Blog Fundació Joan Miró Fundació Joan Miró

Museums collect and exhibit the most familiar side of artists, their works of art. In their effort to make them known, however, certain anecdotes are often lost, many of which will only come to be revealed by chance or through the tenacity of someone with a curious, analytical approach. Pedro Azara, architect and Professor of Aesthetics at the Barcelona School of Architecture, has uncovered a facet of Miró’s personality, of his way of approaching things and of relating with his friends, revealed in the determined coherence of a gesture. 

16_02_2021

Letters that matter

In late 2016 and early 2017, thanks to a permit obtained from Christophe Tzara, son of the great poet Tristan Tzara, the architect Marc Marin and I obtained access for a few weeks to the modest Jacques Doucet Library, in the Latin Quarter of Paris (Christophe would die a year later). In doing research into the correspondence of Tzara, I had the opportunity to read his exchanges with Joan Miró. While Miró was never a writer like Picasso or Dalí, the texts revealed other aspects of the artist. In the middle of a batch of letters and postcards, I was able to read Miró’s correspondence with various publishers and with a printing studio. The letters Miró sent to other artists (painters, poets) and his dealers, publishers and workshops, often dealt with art-related subject matter: engraving techniques, works pending, exhibitions, and so on. Only on rare occasions do they speak of personal details beyond his travels and messages of best regards as a friend, always polite and sincere. Brief messages it would be hard to put a biography together with. 
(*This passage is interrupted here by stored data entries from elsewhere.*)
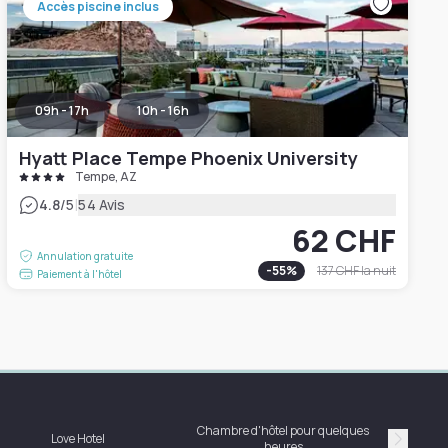
Accès piscine inclus
09h - 17h
10h - 16h
Hyatt Place Tempe Phoenix University
Tempe, AZ
|
4.8
/5
54 Avis
62 CHF
Annulation gratuite
-
55
%
137 CHF
la nuit
Paiement à l'hôtel
Chambre d'hôtel pour quelques
Love Hotel
heures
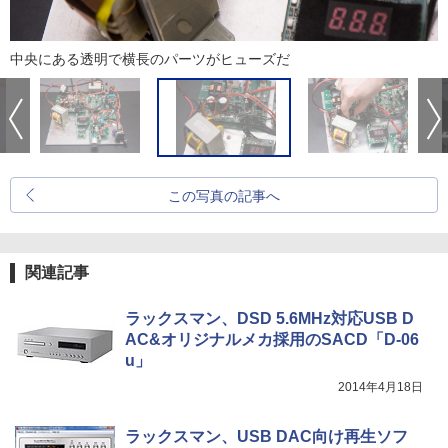
中央にある透明で横長のパーツがヒューズだ
この写真の記事へ
関連記事
ラックスマン、DSD 5.6MHz対応USB D
AC&オリジナルメカ採用のSACD「D-06
u」
2014年4月18日
ラックスマン、USB DAC向け再生ソフ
René Lacôte: Tristan Tzara, 1952. Fundació Joan Miró, Barcelona. On loan from Successió Miró.

Despite this, a very short letter sent to Tristan Tzara, mixed in with many others amongst piles of paper, revealed other concerns. Using an altogether different tone, his letter did not ask about the conditions of certain works or the quality of the materials. He was not querying about the density, texture or weight of paper; neither was he interested in the inks used nor the pressure on the plates nor printing techniques, all of which were details that Miró spent a great deal of effort on, dedicating detailed attention to them. In this case his concerns were aroused by the destiny of a friend.
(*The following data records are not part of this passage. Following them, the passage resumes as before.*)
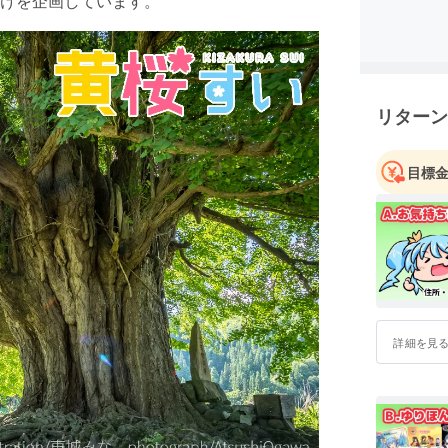
けを企画しています。
リターン
目標
詳細を見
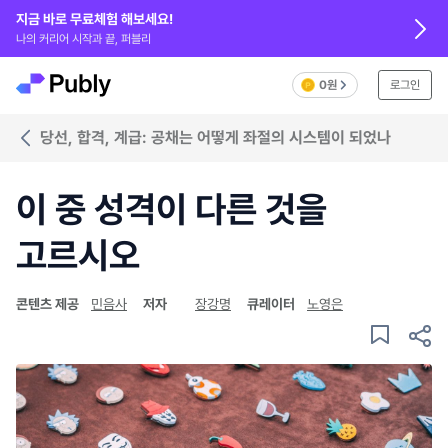
지금 바로 무료체험 해보세요!
나의 커리어 시작과 끝, 퍼블리
0원
로그인
당선, 합격, 계급: 공채는 어떻게 좌절의 시스템이 되었나
이 중 성격이 다른 것을
고르시오
콘텐츠 제공
민음사
저자
장강명
큐레이터
노영은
Letter from Joan Miró to Joan Prats, January 18, 1961. Fundació Joan Miró, Barcelona. Donation of Manuel de Muga

Miró lived at number 98 Boulevard Auguste-Blanqui, in the 13th district of Paris. The vaguely art nouveau Haussmannian block with its white façade was seven stories high; built in 1914, it is still there in good condition. In the same building lived Paul Nelson, a modernist architect resident in Paris who was a collector of Miró’s work and a person he had collaborated with on a project which was ultimately never made, the Maison Suspendue.

On 15 February 1939, Miró (most likely in exile from Barcelona, where he had lived during the Civil War before setting up in southern France) wrote to the poet Tristan Tzara. He asked him to intercede on behalf of the surrealist painter Antonio Rodríguez Luna, an artist who had shown in the Pavilion of the Spanish Republic at the Paris International Exhibition of 1937. At that time his friend was being held in a concentration camp in Argelès, in France, and his health was failing: “Sa santé est si précaire et de rester là sa vie serait en danger” [His health is so poor that if he stays there his life will be in danger], wrote Miró in perfect French. He then requested if Tristan Tzara could intercede as well for his friend and patron Joan Prats, to have him freed as well.
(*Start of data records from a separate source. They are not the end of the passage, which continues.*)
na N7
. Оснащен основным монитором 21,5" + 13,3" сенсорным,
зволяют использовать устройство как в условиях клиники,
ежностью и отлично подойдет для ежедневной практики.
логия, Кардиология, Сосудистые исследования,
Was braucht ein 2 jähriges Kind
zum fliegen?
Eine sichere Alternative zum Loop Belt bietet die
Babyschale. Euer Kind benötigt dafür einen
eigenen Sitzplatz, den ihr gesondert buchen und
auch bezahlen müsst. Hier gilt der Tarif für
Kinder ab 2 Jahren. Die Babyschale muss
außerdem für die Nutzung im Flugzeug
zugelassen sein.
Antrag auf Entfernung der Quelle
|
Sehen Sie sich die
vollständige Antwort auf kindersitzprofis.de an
Tristan Tzara: Le surréalisme et l’après-guerre, 1947. On loan from Successió Miró.

One month later, on 21 March 1939, Miró wrote to Tzara again to thank him for his efforts, and explain to him that Rodríguez Luna had already left the camp and was living in a flat in Paris belong to Monsieur de Jouvenel (most likely Renaud de Jouvenel, a communist writer and member of a renowned family of French politicians): “C’est pour lui comme un rêve après un cauchemar” [For him it is like a dream after a nightmare]. 

The biography of Rodríguez Luna includes the intervention of Miró, but not that of Tzara. For his part, it would seem that Prats had indeed been held prisoner, but not in a French concentration camp—he was in Spain. After this episode, the letters exchanged between Miró and Tzara returned to commenting on art-related subjects and artistic techniques.

Tristan Tzara: Indicateur des chemins de cœur, 1928. On loan from Successió Miró

A single letter has corrected a version of history, but this is not its sole worth. The letter reveals the face—perhaps the true visage—of a friend helping other friends in a moment when writing to the wrong person at the wrong time could lead to someone’s death. The only evidence of Miró’s gesture to assist Rodríguez Luna and Joan Prats is from this written correspondence with Tristan Tzara. It is a letter that does not reveal an artist’s usual concerns, as would be habitual for Miró, but another aspect of his personality that could point to untold, subtle features in his artistic work.

 


1  Jacques Doucet Library, Paris, signature MsMs 43972.
2  Jacques Doucet Library, Paris, signature MsMs 44005.